Toulouse : Comment un groupe de seniors imaginatifs envisage de vieillir ensemble, loin de l’Ehpad

CHEMIN DE TRAVERSE A Toulouse, des seniors ont décidé de prendre en main leur cadre de vie, et même de mort, en achetant une propriété où passer ensemble leurs vieux jours. Aux antipodes des Ehpad et des résidences lucratives

  • A la fin de la décennie les « boomers » représenteront un tiers de la population française, selon l’Insee. Il y aura 5 millions de plus de 85 ans.
  • A Toulouse, un groupe de seniors fermement décidés à ne pas finir leurs jours dans un Ehpad ou une résidence spécialisée a monté une association.
  • L’idée est d’acheter une belle demeure, « un habitat groupé » dans la campagne, où ils auront leurs appartements privés tout en partageant des moments, agréables ou plus difficiles.
  • Ces « vieux » sont persuadés que l’anonymat des structures d’hébergement et la solitude accélèrent la dépendance. Ils choisissent une autre voie.

Un endroit où « personne ne vient frapper à la porte parce que c’est l’heure du petit-déjeuner », qui ne ferme pas à heure fixe le soir, où l’on peut choisir soi-même le créneau pour son cours de gym adaptée. « Une belle demeure », avec des appartements individuels de 60 m2, « un parc arboré et paisible », dans la campagne toulousaine mais quand même tout près d’un petit bourg, et avec des compagnons de vie, avec qui discuter, débattre ou tout simplement manger le dimanche.

Voilà, tracé à grands traits, le lieu où Marie Clérivet et Roland Bugat envisagent de vivre leurs vieux jours, « jusqu’au bout du quai ». A des années-lumière d’un Ehpad, « où les toilettes ne sont plus mixtes, ce qui en dit long sur la façon dont on considère les vieux », ou d’une résidence senior lucrative montée par des investisseurs. Une utopie ? Pas tout à fait. L’association Egrégore a vu le jour au début de l’année et a presque rempli virtuellement sa future propriété, avec « six membres très motivés » et une douzaine de membres en tout, prêts à intégrer la future Société civile immobilière (SCI), quitte, pour certains, à vendre leur maison, .

« Ne pas mourir cernés de blouses blanches »
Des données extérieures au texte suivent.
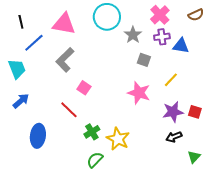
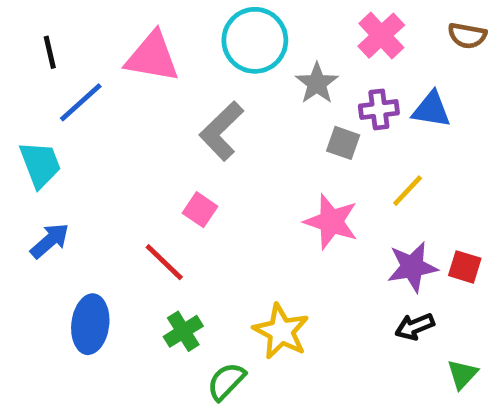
brown semicircle: (196, 15) -> (467, 36), turned 35
purple cross: (162, 37) -> (379, 109), moved
gray L-shape: (65, 60) -> (221, 131), moved
green cross: (92, 132) -> (183, 331), moved

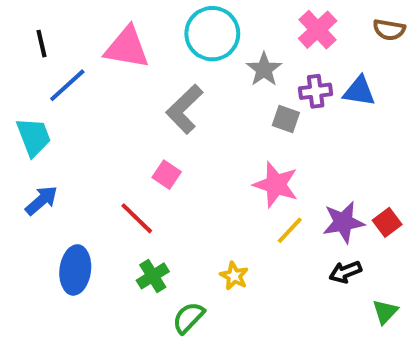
yellow line: (408, 191) -> (290, 230), moved
red square: (465, 267) -> (387, 222), turned 36
yellow star: (281, 331) -> (234, 276), size x0.6

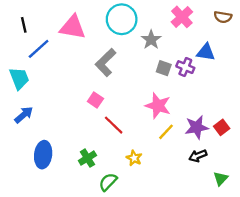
purple cross: (316, 91) -> (185, 67), moved, turned 30
red line: (137, 218) -> (114, 125), moved

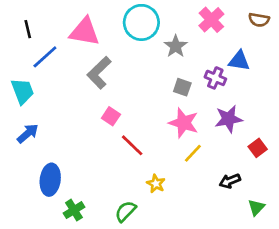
gray L-shape: (106, 62) -> (99, 73), moved
gray square: (164, 68) -> (182, 87), moved
purple star: (197, 127) -> (229, 119), moved
green cross: (87, 158) -> (74, 210), moved

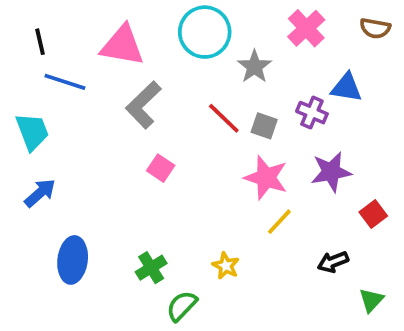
blue line: (45, 57) -> (65, 82), turned 60
red line: (132, 145) -> (224, 118), moved
green cross: (74, 210) -> (151, 268), moved

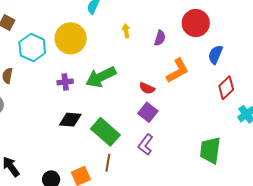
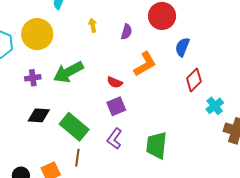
purple square: (148, 112) -> (116, 106), turned 30
green trapezoid: (210, 150) -> (157, 145), moved

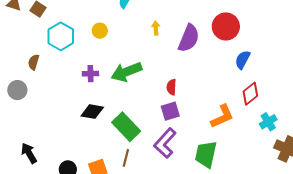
purple semicircle: (126, 32) -> (189, 38), size x1.8
yellow circle: (37, 34) -> (100, 31), size x0.5
orange L-shape: (145, 64) -> (222, 116), moved
red semicircle: (115, 82) -> (171, 87), turned 63
purple L-shape: (115, 139) -> (165, 143), size x1.4

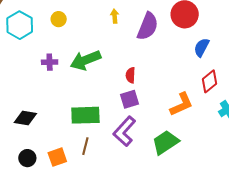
black diamond: (92, 112) -> (25, 118), moved
green rectangle: (126, 127) -> (85, 115), turned -48
green trapezoid: (206, 154) -> (165, 142), turned 44

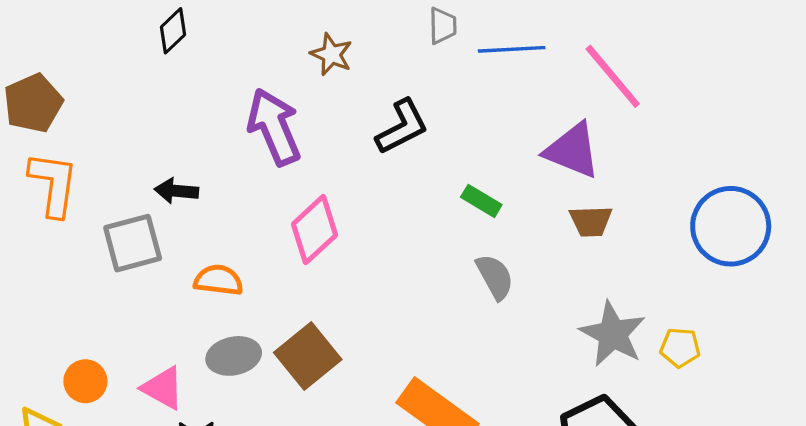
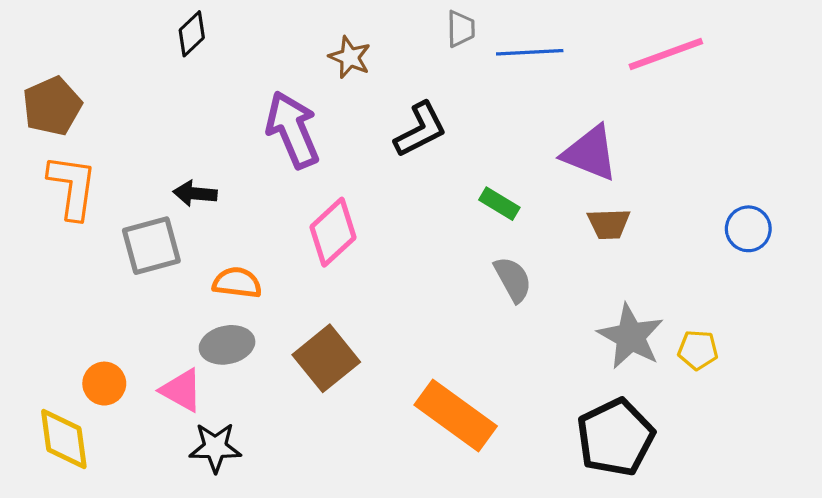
pink line: (613, 76) -> (666, 54), moved, turned -70
blue circle: (731, 226) -> (748, 229), size x0.6
gray ellipse: (234, 356) -> (227, 345), moved

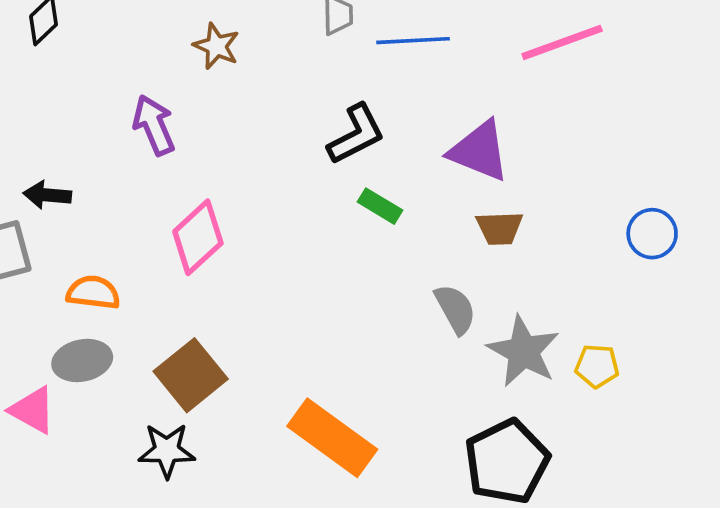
purple arrow: (293, 130) -> (154, 125), size x0.7
black L-shape: (420, 130) -> (356, 134), moved
gray semicircle: (513, 279) -> (455, 309), moved
black star: (215, 447) -> (167, 451), moved

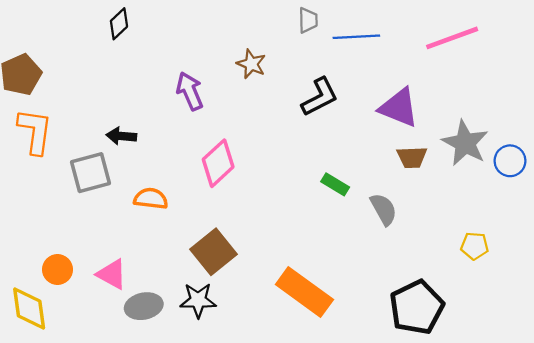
brown star: (216, 46) -> (251, 64), moved
green rectangle: (380, 206) -> (335, 184), moved
gray star: (523, 351) -> (465, 143), moved
gray ellipse: (82, 360) -> (144, 306), moved

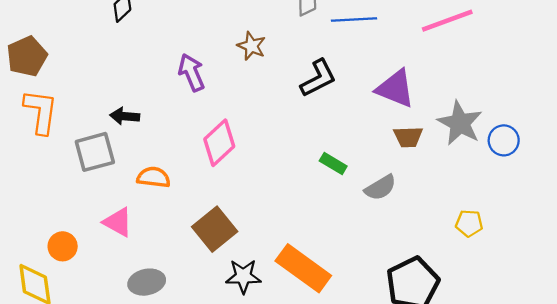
gray semicircle: (384, 209) -> (380, 188), turned 88
pink triangle: (112, 274) -> (118, 222), moved
black star: (198, 300) -> (243, 276), moved

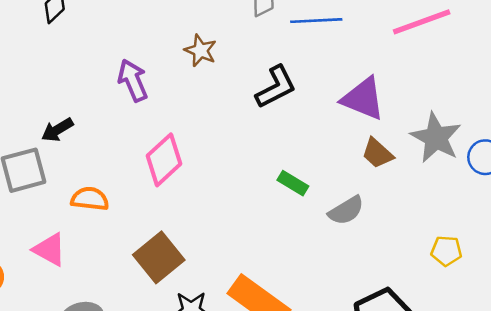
black arrow: (125, 116) -> (57, 130), turned -36
brown trapezoid: (408, 137) -> (377, 153), turned 44

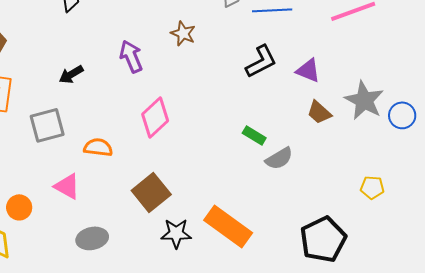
black L-shape: (276, 87) -> (261, 61), moved
purple triangle: (363, 99) -> (308, 70), size x0.7
black arrow: (57, 130) -> (71, 74), moved
gray semicircle: (346, 211) -> (279, 158), moved

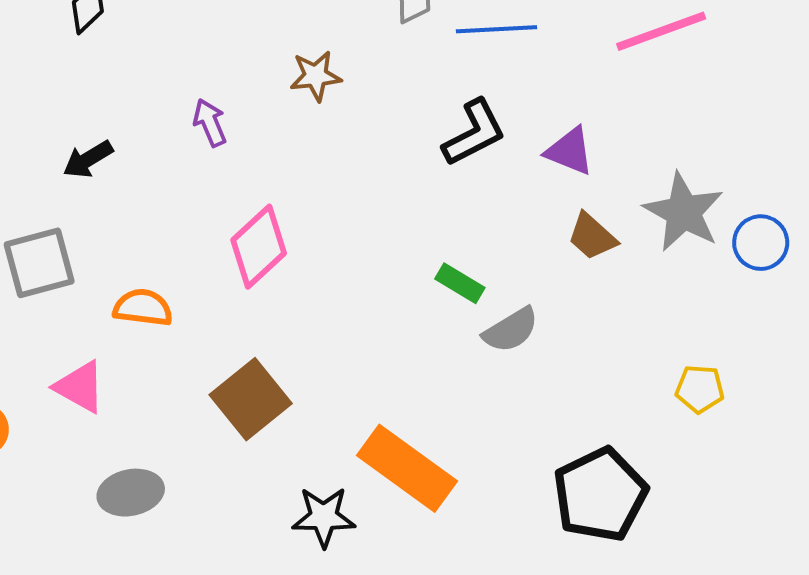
brown star: (183, 33) -> (316, 76), turned -30
purple arrow: (131, 56) -> (210, 123), size x0.7
black star: (176, 233) -> (324, 517), moved

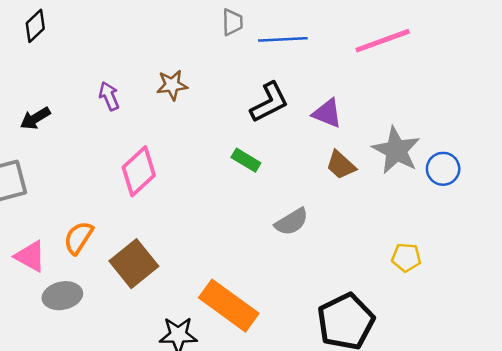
brown star: (316, 76) -> (172, 85), moved
green rectangle: (460, 283) -> (246, 160), moved
orange semicircle: (143, 308) -> (78, 238), moved, turned -64
gray ellipse: (131, 493) -> (62, 296), moved

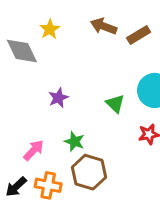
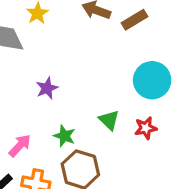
green triangle: (115, 104) -> (109, 120), moved

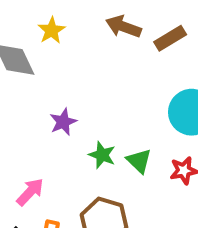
green star: (64, 136) -> (102, 155), moved

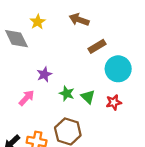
brown rectangle: (170, 38) -> (97, 46), moved
pink arrow: (30, 192) -> (26, 98), moved

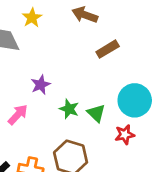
cyan circle: (118, 69) -> (135, 100), moved
red star: (114, 102) -> (125, 135), moved

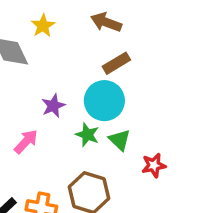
brown rectangle: (108, 49) -> (116, 63), moved
cyan circle: (135, 100) -> (104, 101), moved

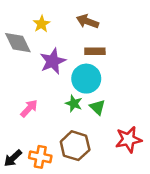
brown rectangle: (116, 63) -> (95, 51), turned 30
purple star: (53, 106) -> (53, 61), moved, size x1.5
red star: (154, 165) -> (129, 139), moved, size x1.5

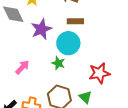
green triangle: (97, 107) -> (85, 97), moved
red star: (129, 139) -> (99, 73), moved

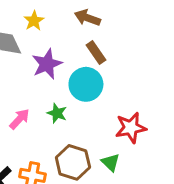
brown rectangle: (75, 21) -> (96, 53), turned 56
green star: (58, 63) -> (57, 113), moved

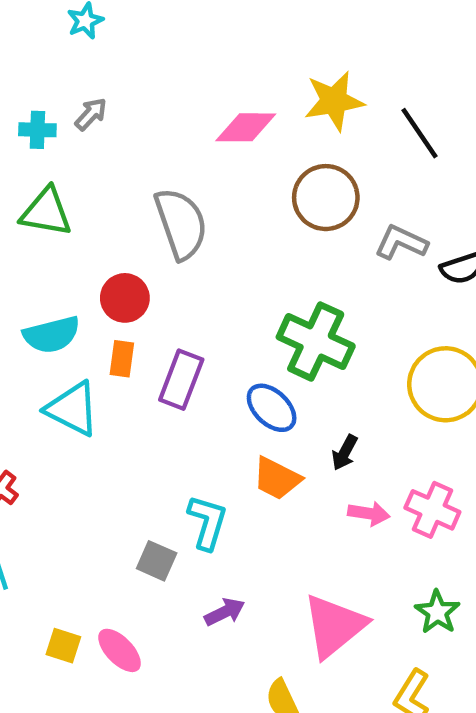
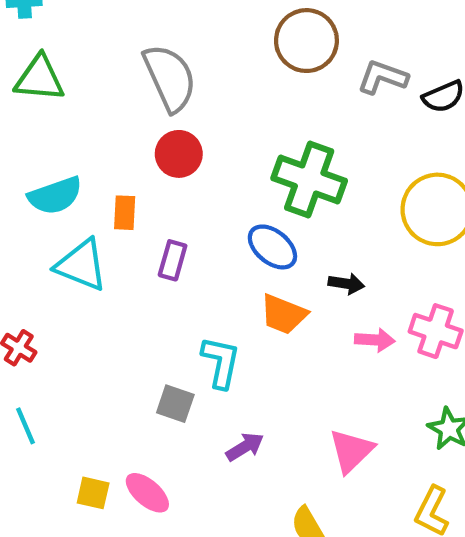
red circle: (125, 298) -> (179, 154), moved
purple rectangle: (181, 380) -> (173, 260), moved, size x0.7
black arrow: (345, 453) -> (346, 284), turned -104
pink triangle: (334, 626) -> (351, 451), size x0.7

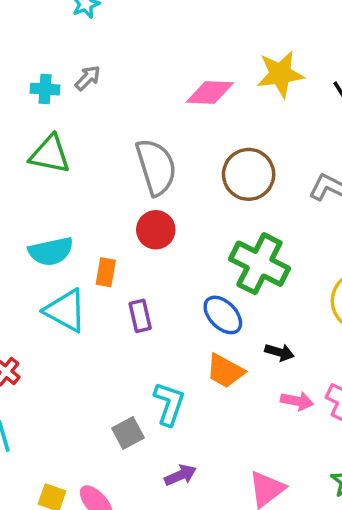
brown circle: (306, 41) -> (249, 174), moved
purple rectangle: (173, 260) -> (140, 316), turned -36
gray square: (175, 404) -> (128, 433), turned 36

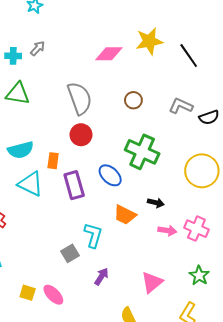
brown circle: (249, 174) -> (133, 100), size x0.6
blue ellipse: (223, 315) -> (110, 175), moved
purple rectangle: (140, 316) -> (74, 185), size x1.5
purple arrow: (180, 475) -> (101, 276), turned -30

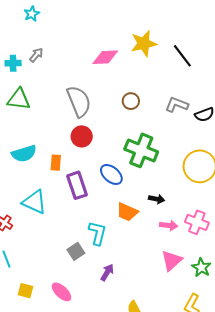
cyan triangle: (31, 184) -> (34, 202), moved
pink triangle: (152, 282) -> (172, 261), moved
yellow square: (28, 293) -> (25, 291), moved

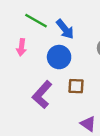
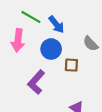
pink arrow: (21, 47) -> (18, 40), size x1.5
brown square: (76, 86) -> (71, 65), moved

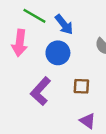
brown square: (71, 65) -> (81, 86), moved

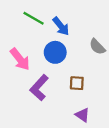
pink arrow: (20, 43) -> (20, 59), moved, turned -45

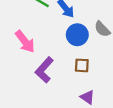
blue circle: (55, 52) -> (77, 35), moved

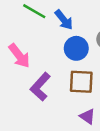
brown square: (82, 65) -> (81, 82), size x1.5

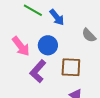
blue circle: (76, 48) -> (48, 45), moved

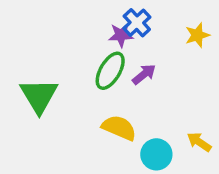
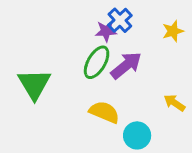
purple arrow: (144, 74) -> (126, 65), size x1.5
yellow arrow: (199, 142) -> (174, 103), moved

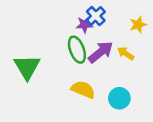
green ellipse: (97, 62) -> (77, 50), turned -50
yellow arrow: (174, 103) -> (126, 53), moved
cyan circle: (137, 135) -> (119, 98), moved

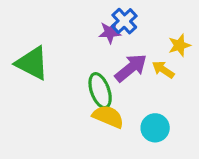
yellow star: (138, 25) -> (179, 45), moved
green ellipse: (77, 50) -> (100, 91), moved
green triangle: (27, 67) -> (32, 63), moved, turned -32

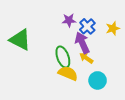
blue cross: (124, 21) -> (87, 26), moved
purple arrow: (131, 68) -> (82, 43), turned -75
yellow arrow: (163, 70) -> (86, 58), moved

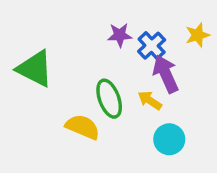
yellow star: (113, 28) -> (198, 35), moved
purple arrow: (82, 43) -> (166, 74), moved
yellow semicircle: (68, 73) -> (83, 127), moved

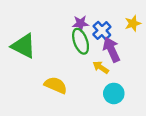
green ellipse: (109, 99) -> (81, 41), moved

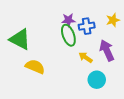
blue cross: (102, 31) -> (87, 26), turned 35
purple arrow: (111, 50) -> (107, 50), moved
yellow semicircle: (56, 85) -> (35, 67), moved

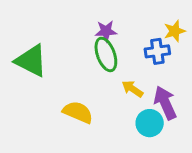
blue cross: (87, 26) -> (157, 51), moved
purple arrow: (107, 50) -> (165, 103), moved
yellow semicircle: (35, 67) -> (78, 112), moved

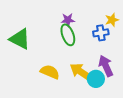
yellow arrow: (132, 89) -> (81, 72), moved, size x1.6

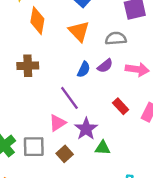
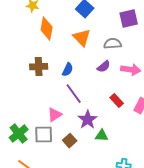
blue semicircle: (84, 69) -> (68, 70), moved
pink triangle: (58, 123) -> (55, 115), moved

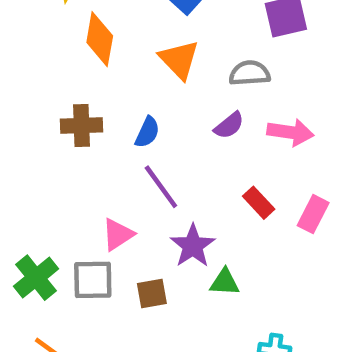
brown square: (70, 141) -> (152, 294), turned 32

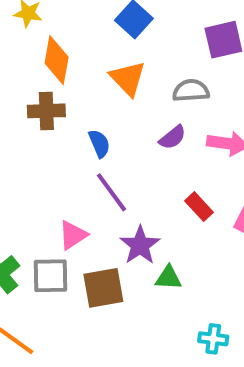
brown cross: (81, 125) -> (46, 111), moved
blue semicircle: (147, 132) -> (99, 143), turned -48
brown square: (152, 294) -> (103, 288), size x1.5

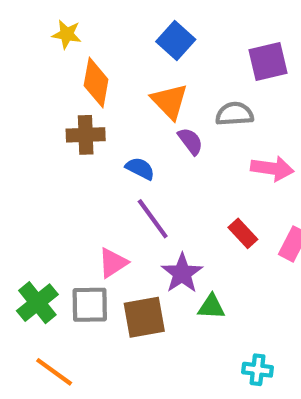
purple semicircle: (173, 137) -> (190, 141), moved, turned -88
blue semicircle: (99, 143) -> (140, 168), turned -40

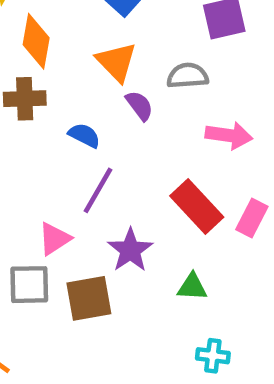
purple line: (153, 219) -> (98, 190), turned 66
red rectangle: (243, 233) -> (197, 207), size x1.6
green triangle: (211, 307) -> (192, 287), moved

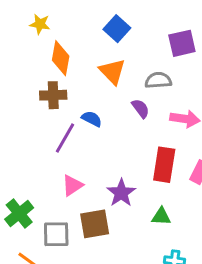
purple semicircle: (139, 106) -> (141, 108), moved
purple line: (98, 190) -> (65, 138), moved
red rectangle: (197, 207) -> (164, 165), turned 52
gray square: (29, 285) -> (56, 234), moved

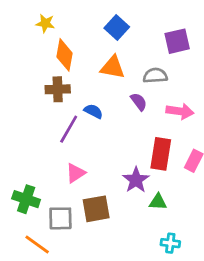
orange triangle: (112, 71) -> (113, 67), turned -36
purple star: (121, 193) -> (136, 180), moved
green cross: (19, 214) -> (26, 199), turned -32

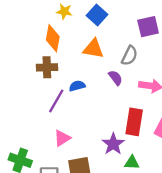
yellow star: (45, 23) -> (64, 11), moved
gray semicircle: (155, 76) -> (129, 56), turned 120
blue semicircle: (93, 111) -> (77, 86), turned -42

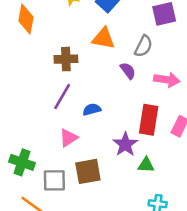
orange diamond: (53, 38) -> (26, 19), moved
brown cross: (47, 67) -> (66, 59), moved
blue semicircle: (77, 86) -> (92, 109), moved

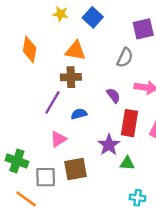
orange diamond: (26, 19) -> (30, 50), moved
orange triangle: (103, 38) -> (75, 51), moved
brown cross: (66, 59) -> (71, 77), moved
purple semicircle: (128, 71) -> (113, 95), moved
Car l’idée, au-delà de maîtriser complètement son cadre de vie est aussi d’en être propriétaire. « Les statuts sont quasiment prêts », assure Roland Bugat, le président. En tant qu’oncologue, le septuagénaire est persuadé « qu’on médicalise trop la fin de vie » et « qu’il ne faut pas mourir cerné de blouses blanches ». Marie Clérivet, sa compagne à la ville, a dirigé pendant vingt ans un service d’aide et de soins à domicile. Ils sont bien placés pour savoir que la « solitude fragilise » et accélère la perte d’autonomie.

Egrégore s’appuie aussi Ostalada, une start-up toulousaine spécialisée dans l’habitat participatif. Ses cofondatrices, Cécile Alliot et Pauline Loiseau, sont là pour le montage juridique et l’animation des débats avant le grand saut. Pour dire par exemple si l’idée « d’une voiture électrique pour tout le monde », prônée par Roland, est réaliste ou si celle de Marie, de faire venir une psychologue deux fois par semaine tient la route.

700 euros de charges mensuelles

Selon les calculs de l’association, le projet nécessiterait 270.000 euros d’investissement de départ par personne. Puis, entre le partage des factures de chauffage et les « circuits courts » pour les courses, « environ 700 euros de charges mensuelles par personne ». « Tout à fait conforme au revenu d’un retraité moyen », affirme Cécile Alliot.

« C’est notre projet, mais il peut aussi être adapté à d’autres lieux, d’autres bâtiments, d’autres revenus », souligne Marie.  « Tant qu’il y a de l’espoir, il y a de la vie », ajoute, philosophe, Roland, qui veut « réveiller les vieux ».

Les membres d’Egrégore se laissent jusqu’à l’été prochain pour trouver et acheter le bien idéal. Ils espèrent tous pouvoir y « poser les valises en 2024 ». Pour vieillir « avec plaisir » sans devenir un résident anonyme.